473,387 Members | 1,899 Online
Bytes | Software Development & Data Engineering Community
Post Job

Home Posts Topics Members FAQ

Join Bytes to post your question to a community of 473,387 software developers and data experts.

RegEx problem

Hi,
I have problems with following code and don’t find the bug :

// Set [8,9,54]
ArrayList aArray = new ArrayList();
regStr = new Regex(@"\[(?:(\d+)[,]?)*(\d+)\]");
if(text != null && regStr.IsMatch(text))
{
Match m = regStr.Match(text);
GroupCollection groups = m.Groups;
number = 0;
for(int i=1;i < groups.Count;i++)
{
foreach(Capture c in groups[i].Captures)
{
aArray.Add(c.Value.ToString());
number++;
}
}

}

[8,9] : thats working in my aArray I have 8 and 9
[16,5] : OK I have 16 and 5
[16,34] : That is nok I have 3 items in my array 16 and 3 and 4
[16] : that’s is nok I have 2 items in my array 1 and 6

Why m.groups has 3 groups for [16,34]? The same for [16] why m.groups has 2
groups.
I think it must be the last part of my regex expression (\d+). This is one
group even if there are more numbers in it. How can I solve this?

Thanks in advance,
jac

Jun 28 '07 #1
7 2204
"jac" <ja*@discussions.microsoft.comschrieb im Newsbeitrag
news:00**********************************@microsof t.com...
Hi,
I have problems with following code and don't find the bug :

// Set [8,9,54]
ArrayList aArray = new ArrayList();
regStr = new Regex(@"\[(?:(\d+)[,]?)*(\d+)\]");
Why the '?' behine '[,]' ?
That allows to match only part of a number and put the rest in the next
number.
And why the brackets around the comma?
That seems souerfluous to me.

Christof
Jun 28 '07 #2
* jac wrote, On 28-6-2007 17:26:
Hi,
I have problems with following code and don’t find the bug :

// Set [8,9,54]
ArrayList aArray = new ArrayList();
regStr = new Regex(@"\[(?:(\d+)[,]?)*(\d+)\]");
if(text != null && regStr.IsMatch(text))
{
Match m = regStr.Match(text);
GroupCollection groups = m.Groups;
number = 0;
for(int i=1;i < groups.Count;i++)
{
foreach(Capture c in groups[i].Captures)
{
aArray.Add(c.Value.ToString());
number++;
}
}

}

[8,9] : thats working in my aArray I have 8 and 9
[16,5] : OK I have 16 and 5
[16,34] : That is nok I have 3 items in my array 16 and 3 and 4
[16] : that’s is nok I have 2 items in my array 1 and 6

Why m.groups has 3 groups for [16,34]? The same for [16] why m.groups has 2
groups.
I think it must be the last part of my regex expression (\d+). This is one
group even if there are more numbers in it. How can I solve this?

Thanks in advance,
jac

\[(?<number>\d+)(?:,(?<number>\d+))*\]

should do the trick. Currently there are too many options as both the ,
as well as the whole first group are optional (which they're not).

The new expression reads

find a [
find a number (one or more digits)
optionally find a comma followed by a number
repeat optional group if possible
find a ]

both number are captured in the same named group, which makes it easier
to extract the values:

Match m = regStr.Match(text);
foreach (Capture c in m.Groups["number"].Captures)
{
aArray.Add(c.Value);
}

number = aArray.Count;

Optionally you could also do a string.Split with '[', ',' and ']' as
separator characters which would probably be faster as well. You can
instruct string.Split to ignore empty groups.

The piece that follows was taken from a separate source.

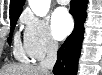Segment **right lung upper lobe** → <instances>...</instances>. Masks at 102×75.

string[] results = "[16,23,1]".Split(new char[] { ',', '[', ']' },
StringSplitOptions.RemoveEmptyEntries);
int number = results.Length;

I'd prefer this solution over the regex one.

Jesse
Jun 28 '07 #3
Because I can have 0 or multiple sets of 15,12,5,13, therefore ((\d+)[,]?)
In the set I can have 0 or 1 comma, but I can have the set multiple times
(Example[12,4,56,7,14,25,12]) or not and then I think I fall in the last part
of it (example [45])

"Christof Nordiek" wrote:
"jac" <ja*@discussions.microsoft.comschrieb im Newsbeitrag
news:00**********************************@microsof t.com...
Hi,
I have problems with following code and don't find the bug :

// Set [8,9,54]
ArrayList aArray = new ArrayList();
regStr = new Regex(@"\[(?:(\d+)[,]?)*(\d+)\]");

Why the '?' behine '[,]' ?
That allows to match only part of a number and put the rest in the next
number.
And why the brackets around the comma?
That seems souerfluous to me.

Christof
Jun 28 '07 #4
Hello,

First, very good and detailed answer! (Got a positive rate from me)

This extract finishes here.